What is expected:
Leave every image behind and restate the data word for word.

Data for analysis:
= Beginning of Section =

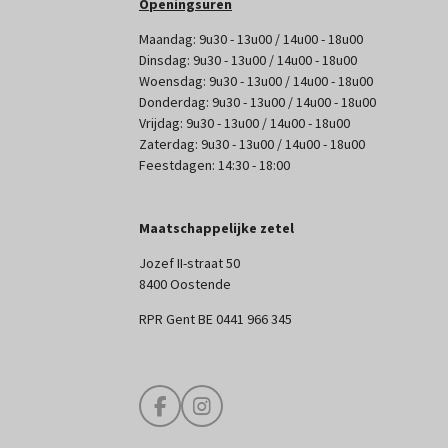
Openingsuren
Maandag: 9u30 - 13u00 / 14u00 - 18u00
Dinsdag: 9u30 - 13u00 / 14u00 - 18u00
Woensdag: 9u30 - 13u00 / 14u00 - 18u00
Donderdag: 9u30 - 13u00 / 14u00 - 18u00
Vrijdag: 9u30 - 13u00 / 14u00 - 18u00
Zaterdag: 9u30 - 13u00 / 14u00 - 18u00
Feestdagen: 14:30 - 18:00
Maatschappelijke zetel
Jozef II-straat 50
8400 Oostende
RPR Gent BE 0441 966 345
F
I
a
n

= End of Section =

Solution below:
Openingsuren
Maandag: 9u30 - 13u00 / 14u00 - 18u00
Dinsdag: 9u30 - 13u00 / 14u00 - 18u00
Woensdag: 9u30 - 13u00 / 14u00 - 18u00
Donderdag: 9u30 - 13u00 / 14u00 - 18u00
Vrijdag: 9u30 - 13u00 / 14u00 - 18u00
Zaterdag: 9u30 - 13u00 / 14u00 - 18u00
Feestdagen: 14:30 - 18:00
Maatschappelijke zetel
Jozef II-straat 50
8400 Oostende
RPR Gent BE 0441 966 345
F
I
a
n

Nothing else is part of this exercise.